Hecklebot

Check out Hecklebot on Github

For a little while on and off (mostly off) I’ve been working on a small project called Hecklebot for a friend of mine. It’s an IRC bot written in python meant to monitor and play some games for a MisterAtomBomb who recently picked up video game streaming on Twitch. Keep in mind he didn’t ask for this, my motivation was mostly just boredom instead.

To preface, MisterAtomBomb’s “tagline” of sorts used to be ‘come by and heckle me.’ So in the spirit of that, Hecklebot’s original function was just randomly spitting out not-very-insulting insults, kinda just fun ones for the sake of laughs, nothing truely mean-spirited. And since it was so small and because it was my first project in python, it was originally written all in one file. That quickly became a problem, but I fixed that despite needing to get used to pythons foreign-to-me variable scoping (specifically requiring self., which got annoying)

Over time and against my expectations, MisterAtomBomb and others actually started liking the idea and started requesting others.
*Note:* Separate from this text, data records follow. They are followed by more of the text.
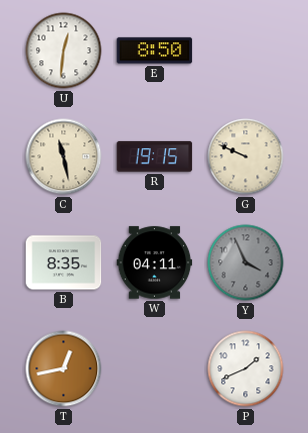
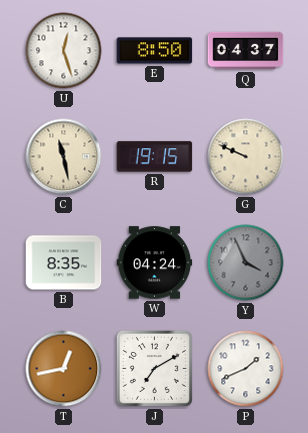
U: 12:31 -> 12:27
Q: none -> 04:37
W: 04:11 -> 04:24
J: none -> 7:10
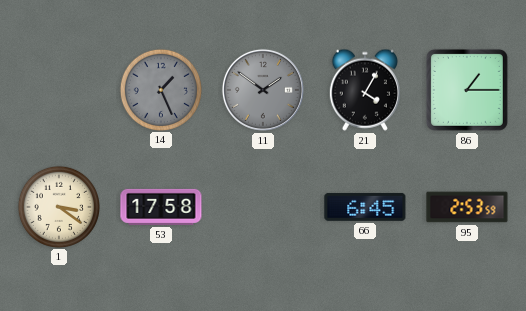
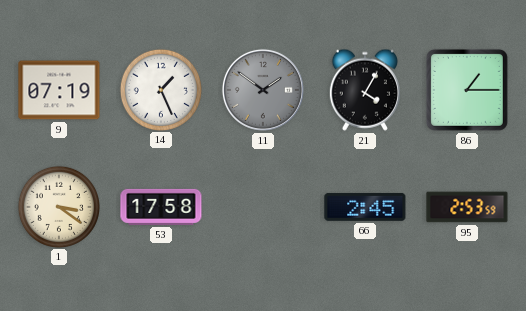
9: none -> 07:19
14 dial: grey -> white
66: 6:45 -> 2:45
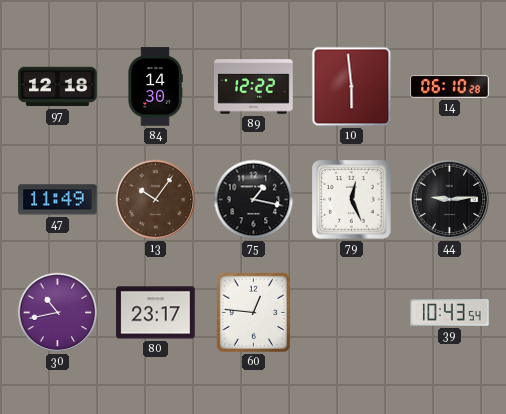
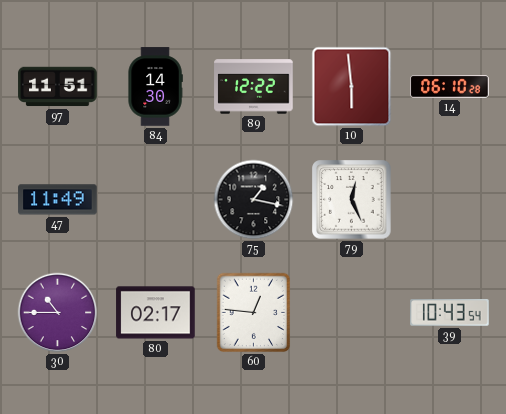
97: 12:18 -> 11:51
13: 10:06 -> none
44: 9:14 -> none
30: 10:43 -> 10:45
80: 23:17 -> 02:17
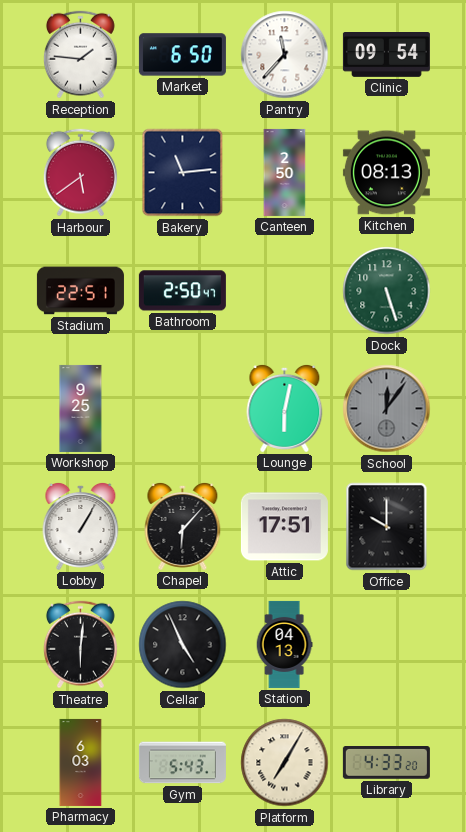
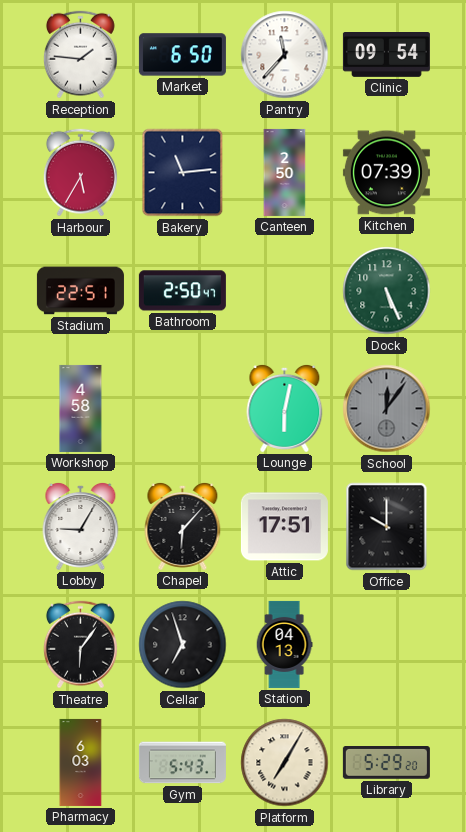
Harbour: 5:39 -> 5:35
Kitchen: 08:13 -> 07:39
Dock: 5:27 -> 5:26
Workshop: 9:25 -> 4:58
Lobby: 1:05 -> 9:05
Theatre: 6:01 -> 6:06
Cellar: 4:56 -> 6:57
Library: 4:33 -> 5:29
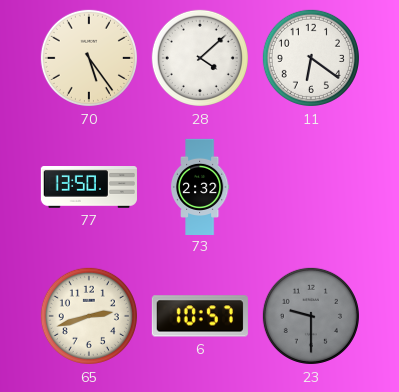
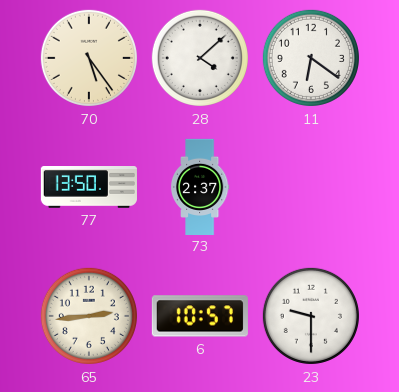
73: 2:32 -> 2:37
65: 2:42 -> 2:44
23 dial: grey -> white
Since I had a decent amount of free-time at the time, I took them as challenges. Some of these features include adding FAQ commands at runtime, The biggest and so far most popular feature was King Of the Hill, where viewers type !kingofthehill into the chat to roll to become the reigning king. There really is no reward for being king except for if someone else types !kingofthehill and fails to roll >10, the current king is praised.

I find it’s a fun feature. One of the biggest pitfalls of Twitch is a lack of interactivity. Some streamers try to read chat and talk, but it often seems like a burden to manage that plus play the game. TwitchPlaysPokemon enlightened me to the possibilty of Twitch-chat gaming and while kingofthehill may not be of that magnitude, it still adds a degree of play to the viewers. Plus, it encourages people to talk and interact where they may not otherwise, since there is no penalty.

Hecklebot has mostly fallen on the backburner for now though. It’s mostly stable with some rare network-related crashes that I havent quite figured out. I keep it running on a server computer I have and check on it whenever I notice MisterAtomBomb is streaming. However, I don’t have a lot of plans to improve it, so until that changes I probably won’t be touching the project.